- WHAT THE TASK ASKS
An exact repetition of the data is required; no picture should appear in it.

[Page images and extracted text]

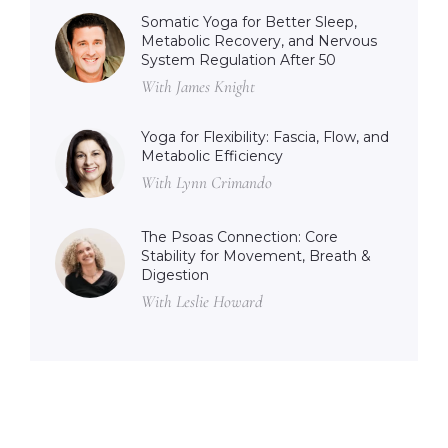
Somatic Yoga for Better Sleep,
Metabolic Recovery, and Nervous
System Regulation After 50
With James Knight
Yoga for Flexibility: Fascia, Flow, and
Metabolic Efficiency
With Lynn Crimando
The Psoas Connection: Core
Stability for Movement, Breath &
Digestion
With Leslie Howard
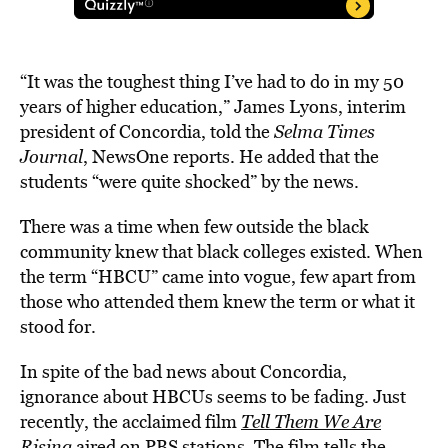
“It was the toughest thing I’ve had to do in my 50
years of higher education,” James Lyons, interim
president of Concordia, told the
Selma Times
Journal
, NewsOne reports. He added that the
students “were quite shocked” by the news.
There was a time when few outside the black
community knew that black colleges existed. When
the term “HBCU” came into vogue, few apart from
those who attended them knew the term or what it
stood for.
In spite of the bad news about Concordia,
ignorance about HBCUs seems to be fading. Just
recently, the acclaimed film
Tell Them We Are
Rising
aired on PBS stations. The film tells the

- WRITTEN SOLUTION
Somatic Yoga for Better Sleep,
Metabolic Recovery, and Nervous
System Regulation After 50
With James Knight
Yoga for Flexibility: Fascia, Flow, and
Metabolic Efficiency
With Lynn Crimando
The Psoas Connection: Core
Stability for Movement, Breath &
Digestion
With Leslie Howard
“It was the toughest thing I’ve had to do in my 50
years of higher education,” James Lyons, interim
president of Concordia, told the
Selma Times
Journal
, NewsOne reports. He added that the
students “were quite shocked” by the news.
There was a time when few outside the black
community knew that black colleges existed. When
the term “HBCU” came into vogue, few apart from
those who attended them knew the term or what it
stood for.
In spite of the bad news about Concordia,
ignorance about HBCUs seems to be fading. Just
recently, the acclaimed film
Tell Them We Are
Rising
aired on PBS stations. The film tells the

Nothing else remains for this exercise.